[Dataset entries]
= Beginning of Section =

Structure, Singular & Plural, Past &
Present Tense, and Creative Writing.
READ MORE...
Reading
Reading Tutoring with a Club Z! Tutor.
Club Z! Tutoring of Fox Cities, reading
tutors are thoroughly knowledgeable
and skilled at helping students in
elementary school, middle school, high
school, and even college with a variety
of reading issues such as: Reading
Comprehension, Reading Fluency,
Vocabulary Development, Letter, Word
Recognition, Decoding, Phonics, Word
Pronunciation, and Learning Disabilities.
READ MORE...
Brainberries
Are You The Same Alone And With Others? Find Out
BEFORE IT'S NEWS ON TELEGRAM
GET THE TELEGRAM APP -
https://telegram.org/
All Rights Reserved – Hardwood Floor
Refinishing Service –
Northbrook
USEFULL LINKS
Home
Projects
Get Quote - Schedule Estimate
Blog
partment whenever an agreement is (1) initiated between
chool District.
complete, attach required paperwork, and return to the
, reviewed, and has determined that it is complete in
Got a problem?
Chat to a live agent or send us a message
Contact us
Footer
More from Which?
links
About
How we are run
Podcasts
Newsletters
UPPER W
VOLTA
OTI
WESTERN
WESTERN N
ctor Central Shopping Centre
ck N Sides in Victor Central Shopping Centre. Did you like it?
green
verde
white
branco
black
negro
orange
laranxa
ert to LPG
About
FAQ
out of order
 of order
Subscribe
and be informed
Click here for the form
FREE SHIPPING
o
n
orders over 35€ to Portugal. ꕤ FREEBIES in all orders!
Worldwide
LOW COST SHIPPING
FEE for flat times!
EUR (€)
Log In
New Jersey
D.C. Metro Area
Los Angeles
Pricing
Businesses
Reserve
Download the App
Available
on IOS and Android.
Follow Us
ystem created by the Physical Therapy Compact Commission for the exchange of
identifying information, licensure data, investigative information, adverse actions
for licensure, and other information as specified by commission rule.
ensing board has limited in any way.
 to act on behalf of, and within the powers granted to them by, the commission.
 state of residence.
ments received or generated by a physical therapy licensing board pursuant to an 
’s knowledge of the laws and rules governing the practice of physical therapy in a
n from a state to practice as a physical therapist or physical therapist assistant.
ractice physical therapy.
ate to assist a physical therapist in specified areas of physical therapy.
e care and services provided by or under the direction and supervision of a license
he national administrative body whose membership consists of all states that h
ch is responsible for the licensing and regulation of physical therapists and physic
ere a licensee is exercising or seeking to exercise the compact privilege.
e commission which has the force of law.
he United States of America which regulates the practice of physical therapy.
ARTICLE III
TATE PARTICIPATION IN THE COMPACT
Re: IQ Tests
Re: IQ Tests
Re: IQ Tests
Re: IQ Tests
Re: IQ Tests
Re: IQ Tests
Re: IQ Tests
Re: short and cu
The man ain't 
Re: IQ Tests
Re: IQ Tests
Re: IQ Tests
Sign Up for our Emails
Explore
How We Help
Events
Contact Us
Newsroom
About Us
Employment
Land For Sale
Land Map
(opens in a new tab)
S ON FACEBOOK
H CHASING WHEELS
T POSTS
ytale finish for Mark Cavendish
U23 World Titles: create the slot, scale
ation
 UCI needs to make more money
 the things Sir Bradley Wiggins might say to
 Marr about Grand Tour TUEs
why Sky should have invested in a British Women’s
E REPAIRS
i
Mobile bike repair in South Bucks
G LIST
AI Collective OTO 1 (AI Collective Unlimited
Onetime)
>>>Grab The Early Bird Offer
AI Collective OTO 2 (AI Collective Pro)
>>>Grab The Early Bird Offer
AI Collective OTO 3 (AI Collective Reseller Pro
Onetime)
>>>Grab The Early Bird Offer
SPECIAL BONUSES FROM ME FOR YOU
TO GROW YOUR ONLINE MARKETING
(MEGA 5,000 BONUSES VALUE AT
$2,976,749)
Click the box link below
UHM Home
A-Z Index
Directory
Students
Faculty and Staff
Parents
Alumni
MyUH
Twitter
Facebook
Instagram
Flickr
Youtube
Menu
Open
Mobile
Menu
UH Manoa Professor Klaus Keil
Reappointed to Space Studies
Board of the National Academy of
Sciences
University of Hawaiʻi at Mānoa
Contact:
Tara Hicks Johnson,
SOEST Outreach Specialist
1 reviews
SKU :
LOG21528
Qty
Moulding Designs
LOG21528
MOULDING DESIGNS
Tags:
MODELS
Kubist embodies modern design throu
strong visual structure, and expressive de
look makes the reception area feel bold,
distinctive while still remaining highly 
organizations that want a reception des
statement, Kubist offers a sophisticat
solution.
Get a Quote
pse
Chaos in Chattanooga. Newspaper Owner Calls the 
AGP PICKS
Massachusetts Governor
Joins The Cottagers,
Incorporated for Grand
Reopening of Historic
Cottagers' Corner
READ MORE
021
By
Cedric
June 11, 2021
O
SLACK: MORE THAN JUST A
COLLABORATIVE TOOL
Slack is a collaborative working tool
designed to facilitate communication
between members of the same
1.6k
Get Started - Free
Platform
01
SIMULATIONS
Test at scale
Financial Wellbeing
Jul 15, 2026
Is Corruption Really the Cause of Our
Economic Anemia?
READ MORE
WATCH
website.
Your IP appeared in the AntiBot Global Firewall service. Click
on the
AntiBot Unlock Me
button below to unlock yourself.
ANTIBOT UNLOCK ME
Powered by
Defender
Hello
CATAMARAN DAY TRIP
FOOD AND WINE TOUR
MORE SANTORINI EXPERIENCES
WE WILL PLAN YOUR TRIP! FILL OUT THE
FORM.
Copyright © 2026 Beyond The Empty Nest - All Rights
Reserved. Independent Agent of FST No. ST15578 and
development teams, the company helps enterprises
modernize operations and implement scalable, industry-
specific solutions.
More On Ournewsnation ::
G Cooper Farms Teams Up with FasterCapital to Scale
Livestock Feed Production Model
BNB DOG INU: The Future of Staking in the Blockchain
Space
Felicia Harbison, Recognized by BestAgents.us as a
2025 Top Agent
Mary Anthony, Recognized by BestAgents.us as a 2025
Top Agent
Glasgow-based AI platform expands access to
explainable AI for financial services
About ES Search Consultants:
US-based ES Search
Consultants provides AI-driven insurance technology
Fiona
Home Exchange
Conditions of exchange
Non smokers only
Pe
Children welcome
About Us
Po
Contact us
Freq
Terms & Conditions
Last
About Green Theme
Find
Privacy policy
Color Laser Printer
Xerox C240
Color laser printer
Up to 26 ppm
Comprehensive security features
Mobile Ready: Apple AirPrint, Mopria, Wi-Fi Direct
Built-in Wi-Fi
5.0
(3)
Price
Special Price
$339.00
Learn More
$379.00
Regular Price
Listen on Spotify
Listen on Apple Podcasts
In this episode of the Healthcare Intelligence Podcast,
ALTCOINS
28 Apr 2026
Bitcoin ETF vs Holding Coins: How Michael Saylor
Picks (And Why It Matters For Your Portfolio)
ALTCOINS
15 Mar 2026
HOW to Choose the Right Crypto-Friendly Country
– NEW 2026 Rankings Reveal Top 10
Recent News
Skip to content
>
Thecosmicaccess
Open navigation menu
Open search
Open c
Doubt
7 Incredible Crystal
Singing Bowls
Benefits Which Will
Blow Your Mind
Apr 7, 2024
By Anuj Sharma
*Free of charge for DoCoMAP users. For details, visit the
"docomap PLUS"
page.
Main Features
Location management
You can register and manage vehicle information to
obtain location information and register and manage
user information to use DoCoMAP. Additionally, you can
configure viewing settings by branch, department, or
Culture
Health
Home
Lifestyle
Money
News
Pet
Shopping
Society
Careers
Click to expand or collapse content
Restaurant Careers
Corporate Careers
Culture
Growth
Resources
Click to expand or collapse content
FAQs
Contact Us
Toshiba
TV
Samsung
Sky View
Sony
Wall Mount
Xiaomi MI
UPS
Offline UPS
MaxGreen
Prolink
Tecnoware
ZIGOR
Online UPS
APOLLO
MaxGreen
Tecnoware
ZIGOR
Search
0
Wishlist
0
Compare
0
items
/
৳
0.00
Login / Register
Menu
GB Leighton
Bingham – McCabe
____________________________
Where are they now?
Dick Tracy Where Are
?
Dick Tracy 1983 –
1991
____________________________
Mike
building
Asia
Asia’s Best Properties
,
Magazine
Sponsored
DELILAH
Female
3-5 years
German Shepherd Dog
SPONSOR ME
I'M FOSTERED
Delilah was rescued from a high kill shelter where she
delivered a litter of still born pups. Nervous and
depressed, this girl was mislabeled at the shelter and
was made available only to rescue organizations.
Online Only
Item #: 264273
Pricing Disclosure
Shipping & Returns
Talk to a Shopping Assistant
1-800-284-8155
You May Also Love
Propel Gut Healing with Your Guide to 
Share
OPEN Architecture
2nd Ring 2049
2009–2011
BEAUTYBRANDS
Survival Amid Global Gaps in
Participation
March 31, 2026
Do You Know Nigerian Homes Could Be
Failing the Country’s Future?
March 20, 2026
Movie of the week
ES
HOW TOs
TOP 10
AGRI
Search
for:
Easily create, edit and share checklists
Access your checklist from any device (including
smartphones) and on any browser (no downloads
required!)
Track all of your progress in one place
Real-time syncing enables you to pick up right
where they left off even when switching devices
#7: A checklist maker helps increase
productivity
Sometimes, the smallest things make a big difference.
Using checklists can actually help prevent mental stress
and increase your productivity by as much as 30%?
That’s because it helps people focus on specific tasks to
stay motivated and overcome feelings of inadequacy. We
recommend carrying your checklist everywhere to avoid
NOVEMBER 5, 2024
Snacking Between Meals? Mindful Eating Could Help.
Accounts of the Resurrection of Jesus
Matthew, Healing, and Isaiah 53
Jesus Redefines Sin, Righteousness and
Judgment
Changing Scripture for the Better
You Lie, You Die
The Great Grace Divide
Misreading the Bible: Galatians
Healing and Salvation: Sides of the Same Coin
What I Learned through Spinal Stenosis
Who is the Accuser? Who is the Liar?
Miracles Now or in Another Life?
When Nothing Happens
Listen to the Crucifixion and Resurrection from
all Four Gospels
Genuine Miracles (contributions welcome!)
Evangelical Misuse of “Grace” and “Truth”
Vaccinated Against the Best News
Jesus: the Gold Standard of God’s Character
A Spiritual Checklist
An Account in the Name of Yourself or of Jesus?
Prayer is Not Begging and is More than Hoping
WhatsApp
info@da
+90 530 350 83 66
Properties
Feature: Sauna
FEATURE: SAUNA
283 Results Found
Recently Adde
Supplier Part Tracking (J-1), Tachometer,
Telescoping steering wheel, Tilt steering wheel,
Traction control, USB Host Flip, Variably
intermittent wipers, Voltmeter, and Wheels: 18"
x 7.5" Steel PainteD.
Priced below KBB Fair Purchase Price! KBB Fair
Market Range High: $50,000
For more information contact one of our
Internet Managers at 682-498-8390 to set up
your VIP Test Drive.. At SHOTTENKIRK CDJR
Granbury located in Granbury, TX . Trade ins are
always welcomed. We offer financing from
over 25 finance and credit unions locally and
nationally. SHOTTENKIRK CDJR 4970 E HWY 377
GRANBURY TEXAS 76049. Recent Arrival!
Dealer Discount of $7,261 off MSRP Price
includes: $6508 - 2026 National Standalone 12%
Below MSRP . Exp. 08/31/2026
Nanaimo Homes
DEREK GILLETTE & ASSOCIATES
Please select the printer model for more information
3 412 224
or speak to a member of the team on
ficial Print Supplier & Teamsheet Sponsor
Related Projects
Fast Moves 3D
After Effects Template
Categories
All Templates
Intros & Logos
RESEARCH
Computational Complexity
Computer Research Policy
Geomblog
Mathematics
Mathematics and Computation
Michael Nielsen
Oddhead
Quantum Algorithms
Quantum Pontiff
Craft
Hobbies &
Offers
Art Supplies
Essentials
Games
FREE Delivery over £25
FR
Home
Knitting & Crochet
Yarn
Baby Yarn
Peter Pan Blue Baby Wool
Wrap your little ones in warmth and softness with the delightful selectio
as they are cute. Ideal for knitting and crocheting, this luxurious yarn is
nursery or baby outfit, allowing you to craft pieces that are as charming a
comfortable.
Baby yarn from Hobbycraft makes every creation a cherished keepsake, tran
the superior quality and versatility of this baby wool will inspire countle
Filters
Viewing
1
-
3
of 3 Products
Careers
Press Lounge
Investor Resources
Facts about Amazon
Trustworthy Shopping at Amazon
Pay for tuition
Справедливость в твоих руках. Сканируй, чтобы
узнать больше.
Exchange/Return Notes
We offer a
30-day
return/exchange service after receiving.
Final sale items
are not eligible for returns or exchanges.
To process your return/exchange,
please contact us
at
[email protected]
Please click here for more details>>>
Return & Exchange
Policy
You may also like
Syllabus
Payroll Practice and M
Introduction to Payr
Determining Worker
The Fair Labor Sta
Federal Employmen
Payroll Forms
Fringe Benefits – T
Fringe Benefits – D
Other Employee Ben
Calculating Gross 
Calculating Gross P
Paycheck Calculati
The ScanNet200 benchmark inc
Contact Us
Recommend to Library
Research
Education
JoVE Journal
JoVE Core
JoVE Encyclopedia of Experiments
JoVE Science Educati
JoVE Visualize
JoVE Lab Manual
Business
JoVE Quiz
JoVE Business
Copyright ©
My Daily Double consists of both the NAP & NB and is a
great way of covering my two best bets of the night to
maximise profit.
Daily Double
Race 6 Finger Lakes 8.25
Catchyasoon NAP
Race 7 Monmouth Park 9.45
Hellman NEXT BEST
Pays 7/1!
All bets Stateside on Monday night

= End of Section =

WHAT THE EXERCISE ASKS:
If a line in the entries above contains "Healing", report it.

THE ANSWER:
Propel Gut Healing with Your Guide to 
Matthew, Healing, and Isaiah 53
Healing and Salvation: Sides of the Same Coin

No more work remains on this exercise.